* _Task requirements_:
Within the entries below, find the lines that hold "sidebar" and report only how many there are.

* _Provided entries_:

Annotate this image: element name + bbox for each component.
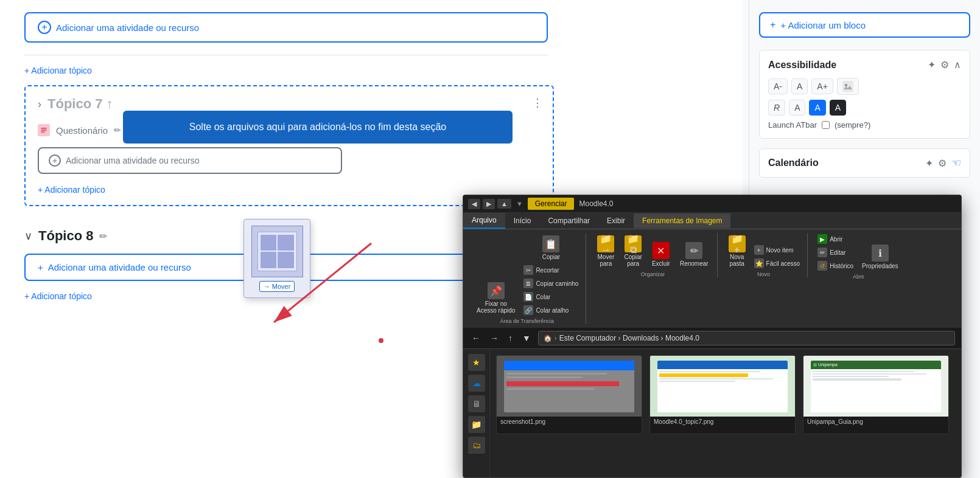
quiz-icon bbox=[38, 124, 50, 136]
new-item-button[interactable]: + Novo item bbox=[752, 244, 803, 256]
delete-icon: ✕ bbox=[653, 242, 670, 259]
ribbon-new-small: + Novo item ⭐ Fácil acesso bbox=[752, 244, 803, 269]
file-explorer-titlebar: ◀ ▶ ▲ ▼ Gerenciar Moodle4.0 bbox=[463, 195, 961, 213]
chevron-up-icon[interactable]: ∧ bbox=[954, 59, 961, 71]
sidebar-folder2-icon[interactable]: 🗂 bbox=[468, 437, 485, 454]
accessibility-block-header: Acessibilidade ✦ ⚙ ∧ bbox=[768, 59, 961, 71]
titlebar-icons: ◀ ▶ ▲ ▼ bbox=[468, 199, 523, 209]
move-to-button[interactable]: 📁→ Mover para bbox=[593, 233, 618, 269]
file-explorer-window: ◀ ▶ ▲ ▼ Gerenciar Moodle4.0 Arquivo Iníc… bbox=[463, 195, 962, 478]
topic8-title: Tópico 8 bbox=[38, 228, 93, 244]
titlebar-up-button[interactable]: ▲ bbox=[497, 199, 511, 209]
copy-icon: 📋 bbox=[542, 235, 559, 252]
launch-atbar-row: Launch ATbar (sempre?) bbox=[768, 120, 961, 130]
ribbon-small-btns-clipboard: 📋 Copiar ✂ Recortar 🗎 Copiar caminho 📄 C… bbox=[521, 233, 581, 316]
file-item-3[interactable]: Unipampa Unipampa_Guia.png bbox=[803, 355, 949, 434]
font-normal-button[interactable]: A bbox=[791, 78, 808, 94]
quiz-label: Questionário bbox=[56, 125, 108, 136]
add-activity-top-button[interactable]: + Adicionar uma atividade ou recurso bbox=[24, 12, 548, 43]
address-path[interactable]: 🏠 › Este Computador › Downloads › Moodle… bbox=[538, 331, 955, 345]
gear-icon[interactable]: ⚙ bbox=[940, 59, 949, 71]
add-topic-bottom-link[interactable]: + Adicionar tópico bbox=[38, 185, 105, 195]
paste-shortcut-button[interactable]: 🔗 Colar atalho bbox=[521, 304, 581, 316]
fix-button[interactable]: 📌 Fixar no Acesso rápido bbox=[473, 280, 519, 316]
titlebar-forward-button[interactable]: ▶ bbox=[483, 199, 495, 209]
divider-1 bbox=[24, 55, 548, 55]
nav-up-button[interactable]: ↑ bbox=[506, 332, 515, 344]
add-activity-top-label: Adicionar uma atividade ou recurso bbox=[56, 23, 199, 33]
calendario-controls: ✦ ⚙ ☜ bbox=[925, 156, 961, 170]
font-increase-button[interactable]: A+ bbox=[811, 78, 833, 94]
sidebar-folder-icon[interactable]: 📁 bbox=[468, 416, 485, 433]
open-button[interactable]: ▶ Abrir bbox=[815, 233, 856, 245]
new-folder-button[interactable]: 📁+ Nova pasta bbox=[725, 233, 749, 269]
address-bar: ← → ↑ ▼ 🏠 › Este Computador › Downloads … bbox=[463, 328, 961, 349]
calendar-hand-icon[interactable]: ☜ bbox=[951, 156, 961, 170]
copy-button[interactable]: 📋 Copiar bbox=[521, 233, 581, 263]
paste-shortcut-icon: 🔗 bbox=[523, 305, 533, 315]
paste-button[interactable]: 📄 Colar bbox=[521, 291, 581, 303]
theme-blue-button[interactable]: A bbox=[809, 100, 825, 116]
ribbon-tab-inicio[interactable]: Início bbox=[505, 213, 540, 228]
calendar-move-icon[interactable]: ✦ bbox=[925, 158, 933, 169]
topic7-header: › Tópico 7 ↑ bbox=[38, 96, 541, 112]
file-name-1: screenshot1.png bbox=[497, 417, 642, 427]
rename-button[interactable]: ✏ Renomear bbox=[676, 240, 712, 269]
copy-path-icon: 🗎 bbox=[523, 279, 533, 288]
copy-to-button[interactable]: 📁⧉ Copiar para bbox=[620, 233, 645, 269]
add-activity-inner-button[interactable]: + Adicionar uma atividade ou recurso bbox=[38, 147, 342, 174]
gerenciar-tab-button[interactable]: Gerenciar bbox=[528, 198, 575, 210]
ribbon-open-btns: ▶ Abrir ✏ Editar ↺ Histórico ℹ Proprieda… bbox=[815, 233, 901, 272]
nav-forward-button[interactable]: → bbox=[488, 332, 501, 344]
preview-cell-1 bbox=[261, 235, 277, 251]
calendar-gear-icon[interactable]: ⚙ bbox=[938, 158, 947, 169]
add-block-label: + Adicionar um bloco bbox=[780, 20, 866, 30]
file-item-2[interactable]: Moodle4.0_topic7.png bbox=[649, 355, 796, 434]
sidebar-cloud-icon[interactable]: ☁ bbox=[468, 375, 485, 392]
ribbon-content: 📌 Fixar no Acesso rápido 📋 Copiar ✂ Reco… bbox=[463, 229, 961, 328]
add-block-button[interactable]: + + Adicionar um bloco bbox=[759, 12, 970, 38]
nav-recent-button[interactable]: ▼ bbox=[520, 332, 533, 344]
ribbon-tab-exibir[interactable]: Exibir bbox=[598, 213, 634, 228]
ribbon-clipboard-btns: 📌 Fixar no Acesso rápido 📋 Copiar ✂ Reco… bbox=[473, 233, 581, 316]
accessibility-title: Acessibilidade bbox=[768, 60, 836, 71]
accessibility-image-button[interactable] bbox=[837, 78, 859, 95]
delete-button[interactable]: ✕ Excluir bbox=[648, 240, 674, 269]
atbar-checkbox[interactable] bbox=[822, 121, 830, 129]
move-cross-icon[interactable]: ✦ bbox=[928, 59, 936, 71]
file-explorer-body: ★ ☁ 🖥 📁 🗂 bbox=[463, 349, 961, 478]
topic7-menu-button[interactable]: ⋮ bbox=[532, 96, 543, 109]
ribbon-tabs: Arquivo Início Compartilhar Exibir Ferra… bbox=[463, 213, 961, 229]
history-button[interactable]: ↺ Histórico bbox=[815, 260, 856, 272]
ribbon-tab-compartilhar[interactable]: Compartilhar bbox=[539, 213, 598, 228]
file-item-1[interactable]: screenshot1.png bbox=[496, 355, 642, 434]
sidebar-star-icon[interactable]: ★ bbox=[468, 354, 485, 371]
quiz-edit-pencil[interactable]: ✏ bbox=[114, 125, 121, 135]
cut-button[interactable]: ✂ Recortar bbox=[521, 264, 581, 276]
easy-access-button[interactable]: ⭐ Fácil acesso bbox=[752, 257, 803, 269]
open-group-label: Abrir bbox=[815, 274, 901, 280]
launch-atbar-label: Launch ATbar bbox=[768, 120, 817, 130]
clipboard-group-label: Área de Transferência bbox=[473, 318, 581, 324]
nav-back-button[interactable]: ← bbox=[469, 332, 483, 344]
theme-dark-button[interactable]: A bbox=[830, 100, 846, 116]
move-to-icon: 📁→ bbox=[597, 235, 614, 252]
properties-icon: ℹ bbox=[872, 244, 889, 262]
add-topic-t8-link[interactable]: + Adicionar tópico bbox=[24, 291, 92, 301]
copy-path-button[interactable]: 🗎 Copiar caminho bbox=[521, 277, 581, 289]
properties-button[interactable]: ℹ Propriedades bbox=[858, 242, 901, 272]
ribbon-tab-arquivo[interactable]: Arquivo bbox=[463, 213, 505, 229]
topic8-chevron-icon: ∨ bbox=[24, 229, 32, 243]
titlebar-back-button[interactable]: ◀ bbox=[468, 199, 480, 209]
ribbon-tab-ferramentas[interactable]: Ferramentas de Imagem bbox=[634, 213, 730, 228]
add-topic-link[interactable]: + Adicionar tópico bbox=[24, 66, 92, 75]
edit-button[interactable]: ✏ Editar bbox=[815, 246, 856, 258]
titlebar-separator: ▼ bbox=[516, 200, 523, 207]
file-explorer-title: Moodle4.0 bbox=[579, 199, 613, 208]
topic8-edit-pencil[interactable]: ✏ bbox=[99, 230, 107, 242]
svg-point-4 bbox=[845, 84, 847, 86]
italic-button[interactable]: R bbox=[768, 100, 785, 116]
theme-white-button[interactable]: A bbox=[789, 100, 805, 116]
font-decrease-button[interactable]: A- bbox=[768, 78, 788, 94]
sidebar-screen-icon[interactable]: 🖥 bbox=[468, 395, 485, 412]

* _Reply to the exercise_:
5